An agreement is a contract, and many contracts are called agreements--but the term agreement also has other meanings. For example, some contracts do not fit any of the definitions of "contract" used in law. These are not contracts but agreements.

3: What is the difference between a contract and an agreement?

A contract is a type of agreement, but an agreement may be many other things, too. An agreement can also be called words spoken or written or simply understood, or it can be expressed by showing the intent to agree, or it can even be implied in some way by conduct alone.

4: What is a written contract?

A contract with a writing attached to it is called an "integrated agreement." There are other types of integrated agreements (e.g., if you offer to purchase something and the seller accepts by e-mail or fax, then a signed copy of that e-mail or fax constitutes the entire agreement even though this was all that there was), but most agreements are not integrated in this way. An oral contract is one with no writing attached to it.

5: What is an implied contract?

An implied contract is a promise which you, as a court or as a jury, must infer from your interpretation of the evidence. For example, if I type "I will sell my old car to anyone who pays me $1000" and put it on Craigslist for sale, this is an offer to enter into a contract with anyone who accepts by either sending me $1000 or taking possession of the car. If you do either of those things, I will be required to sell you my car for $1000. This is an "accepted offer." It becomes a contract as soon as I get your payment or you take possession of the car and you keep it for some period of time (any amount of time works). If you keep the car for 30 days, there is a contract in place. If I call you up and say that I don't want to sell my car after all, then no contract.

6: What are the elements of an enforceable contract?

An enforceable contract has seven elements.

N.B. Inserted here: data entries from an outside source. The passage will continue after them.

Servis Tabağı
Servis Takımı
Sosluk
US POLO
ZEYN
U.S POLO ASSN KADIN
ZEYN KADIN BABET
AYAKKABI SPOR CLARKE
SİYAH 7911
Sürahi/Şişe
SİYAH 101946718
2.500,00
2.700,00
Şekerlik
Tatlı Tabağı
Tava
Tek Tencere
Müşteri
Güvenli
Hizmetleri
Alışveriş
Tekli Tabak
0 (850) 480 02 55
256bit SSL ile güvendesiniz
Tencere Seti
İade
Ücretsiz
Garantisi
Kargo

These seven are: (1) an agreement; (2) with a sufficient legal purpose; (3) in lawful consideration of the parties' promises; (4) by parties competent to contract, who assented to be bound and were not minors or under other legal disabilities at the time they made their promises; (5) which was sufficiently definite so that its terms could fairly be understood by a court; (6) where the parties offered something of value, expecting to receive a return benefit in exchange for that thing of value; and (7) which occurred at some identifiable time and place.

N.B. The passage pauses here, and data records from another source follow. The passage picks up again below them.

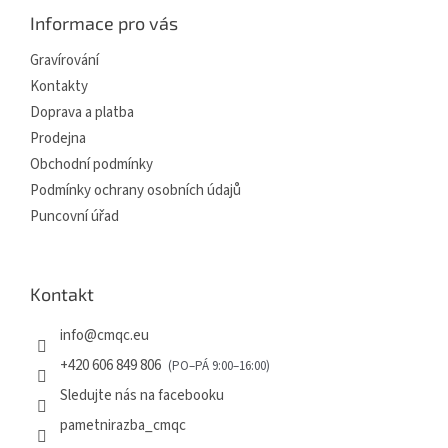
a
Informace pro vás
t
í
Gravírování
Kontakty
Doprava a platba
Prodejna
Obchodní podmínky
Podmínky ochrany osobních údajů
Puncovní úřad
Kontakt
info
@
cmqc.eu
+420 606 849 806
Sledujte nás na facebooku
pametnirazba_cmqc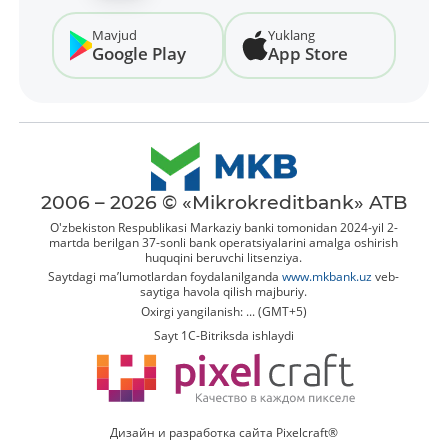
Mavjud
Yuklang
Google Play
App Store
2006 – 2026 © «Mikrokreditbank» ATB
O'zbekiston Respublikasi Markaziy banki tomonidan 2024-yil 2-
martda berilgan 37-sonli bank operatsiyalarini amalga oshirish
huquqini beruvchi litsenziya.
Saytdagi ma’lumotlardan foydalanilganda
www.mkbank.uz
veb-
saytiga havola qilish majburiy.
Oxirgi yangilanish: ... (GMT+5)
Sayt 1C-Bitriksda ishlaydi
Дизайн и разработка сайта Pixelcraft®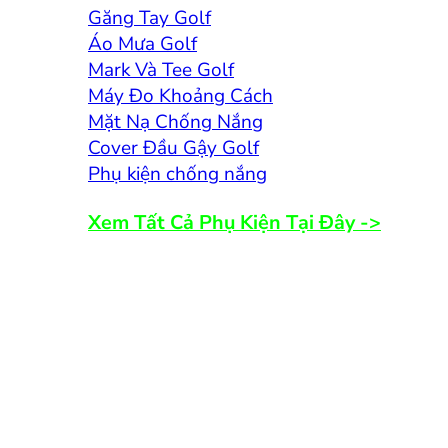
Găng Tay Golf
Áo Mưa Golf
Mark Và Tee Golf
Máy Đo Khoảng Cách
Mặt Nạ Chống Nắng
Cover Đầu Gậy Golf
Phụ kiện chống nắng
Xem Tất Cả Phụ Kiện Tại Đây ->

7: When would I need to have a written agreement?

It is generally advisable to have written agreements. For example, if you are the employee of a company, then your employer will probably ask you to sign an "employment agreement" that sets out your compensation and other conditions by which the company promises to give you certain benefits for working for them.

Another reason why it's usually advisable to have a written agreement is that courts and juries don't like to have to figure out what the parties intended by their conduct. If you (as a party) want to enforce an oral contract, then the court will almost always require you to prove your case with extrinsic evidence (evidence outside of what was said or done). For example, if I (as a party) want to prove that you owe me $1000, then I'm going to have to bring in some other evidence like a canceled check or some other writing that shows that I paid you. It can be very difficult for people who do not keep good records to prove their case on the "basis of course of dealing" or the "basis of custom."